G-Machine 3#

This article is the third in a series on implementing Haskell’s lazy evaluation in MoonBit. In the previous article, we learned how to compile let expressions and how to implement basic arithmetic and comparison operations. In this article, we will implement a context-based optimization method and add support for data structures.

Tracking Context#

Let’s review how we implemented primitives in the last tutorial.

let compiled_primitives : List[(String, Int, List[Instruction])] = List::of(
  [
    // Arith
    (
      "add",
      2,
      List::of([Push(1), Eval, Push(1), Eval, Add, Update(2), Pop(2), Unwind]),
    ),
    (
      "sub",
      2,
      List::of([Push(1), Eval, Push(1), Eval, Sub, Update(2), Pop(2), Unwind]),
    ),
    (
      "mul",
      2,
      List::of([Push(1), Eval, Push(1), Eval, Mul, Update(2), Pop(2), Unwind]),
    ),
    (
      "div",
      2,
      List::of([Push(1), Eval, Push(1), Eval, Div, Update(2), Pop(2), Unwind]),
    ),
    // Compare
    (
      "eq",
      2,
      List::of([Push(1), Eval, Push(1), Eval, Eq, Update(2), Pop(2), Unwind]),
    ),
    (
      "neq",
      2,
      List::of([Push(1), Eval, Push(1), Eval, Ne, Update(2), Pop(2), Unwind]),
    ),
    (
      "ge",
      2,
      List::of([Push(1), Eval, Push(1), Eval, Ge, Update(2), Pop(2), Unwind]),
    ),
    (
      "gt",
      2,
      List::of([Push(1), Eval, Push(1), Eval, Gt, Update(2), Pop(2), Unwind]),
    ),
    (
      "le",
      2,
      List::of([Push(1), Eval, Push(1), Eval, Le, Update(2), Pop(2), Unwind]),
    ),
    (
      "lt",
      2,
      List::of([Push(1), Eval, Push(1), Eval, Lt, Update(2), Pop(2), Unwind]),
    ),
    // MISC
    ("negate", 1, List::of([Push(0), Eval, Neg, Update(1), Pop(1), Unwind])),
    (
      "if",
      3,
      List::of(
        [
          Push(0),
          Eval,
          Cond(List::of([Push(1)]), List::of([Push(2)])),
          Update(3),
          Pop(3),
          Unwind,
        ],
      ),
    ),
  ],
)

This implementation introduces many Eval instructions, but they are not always necessary. For example:

(add 3 (mul 4 5))

The two arguments of add are already in WHNF (Weak Head Normal Form) before executing Eval. Therefore, the Eval instructions here are redundant.

One feasible optimization method is to consider the context when compiling expressions. For example, add requires its arguments to be evaluated to WHNF, so its arguments are in a strict context during compilation. By doing this, we can identify some expressions that can be safely compiled with strict evaluation (only a subset).
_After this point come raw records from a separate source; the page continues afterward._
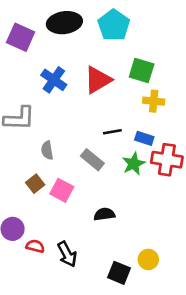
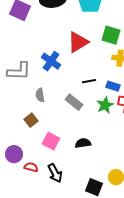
blue cross: (54, 80) -> (51, 61), moved
pink square: (62, 190) -> (51, 141), moved

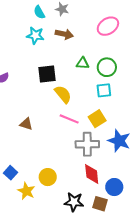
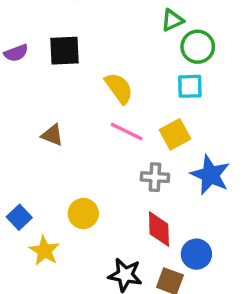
green triangle: (83, 63) -> (172, 20), moved, turned -32
black square: (47, 74) -> (65, 51), moved
gray cross: (87, 144) -> (155, 177), size x0.7
yellow circle: (48, 177) -> (83, 213), moved

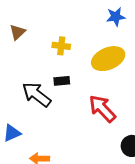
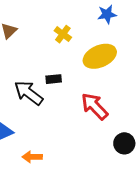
yellow cross: (61, 46) -> (63, 34), moved, turned 30

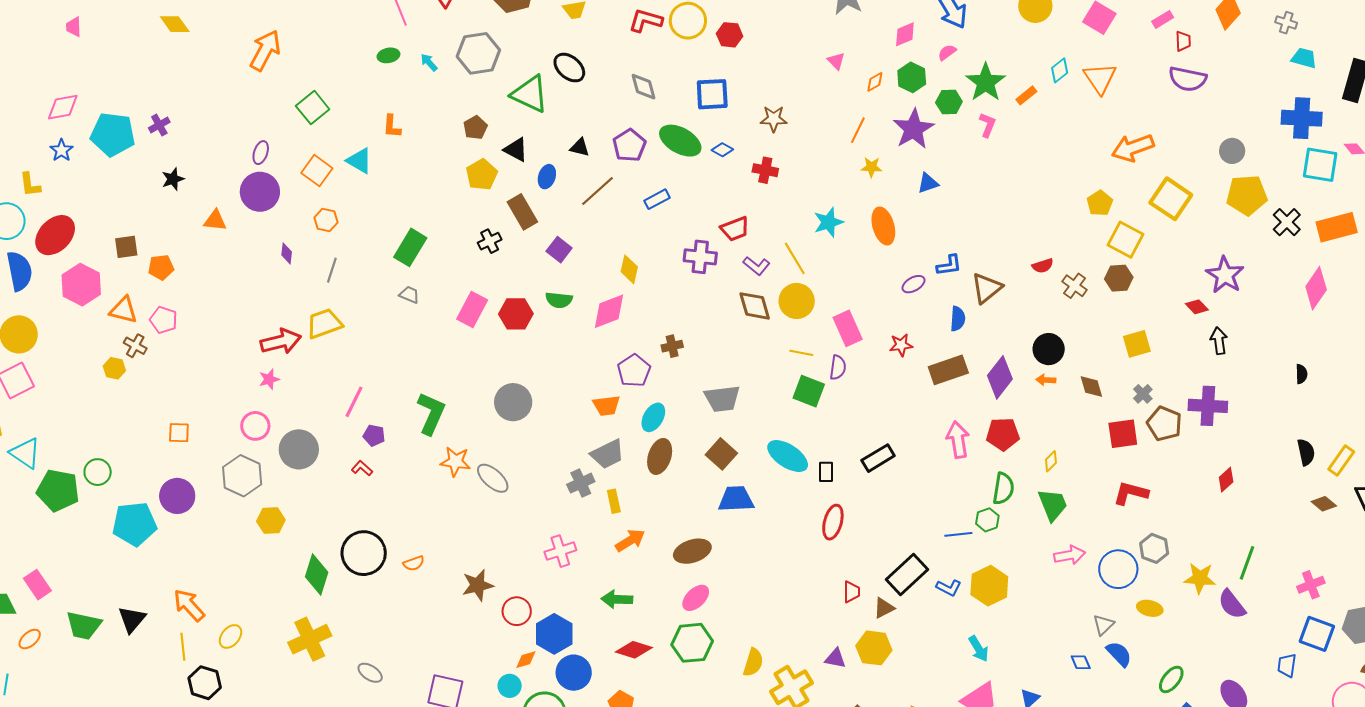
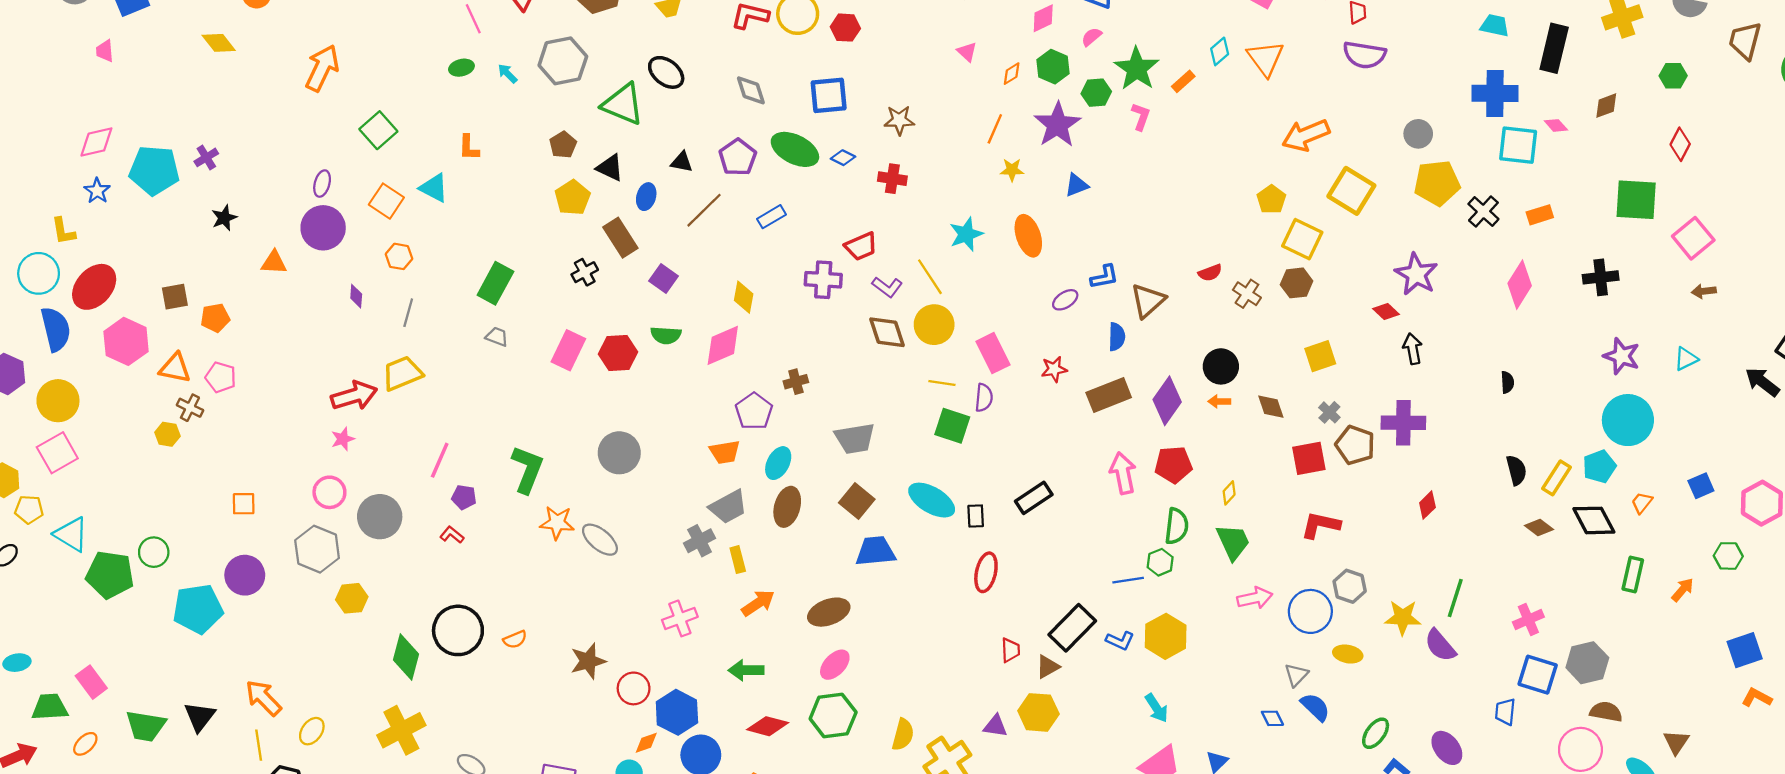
orange rectangle: (1337, 227) -> (1540, 215), size x0.6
  • An expression in a supercombinator definition is in a strict context.

  • If (op e1 e2) is in a strict context (where op is a primitive), then e1 and e2 are also in a strict context.

  • If (let (.....) e) is in a strict context, then e is also in a strict context (but the expressions corresponding to the local variables are not, as e may not need their results).

We use the compileE function to implement compilation in a strict context, ensuring that the value at the top of the stack is always in WHNF.

For the default branch, we simply add an Eval instruction after the result of compileC.

_ => compileC(self, env) + List::of([Eval])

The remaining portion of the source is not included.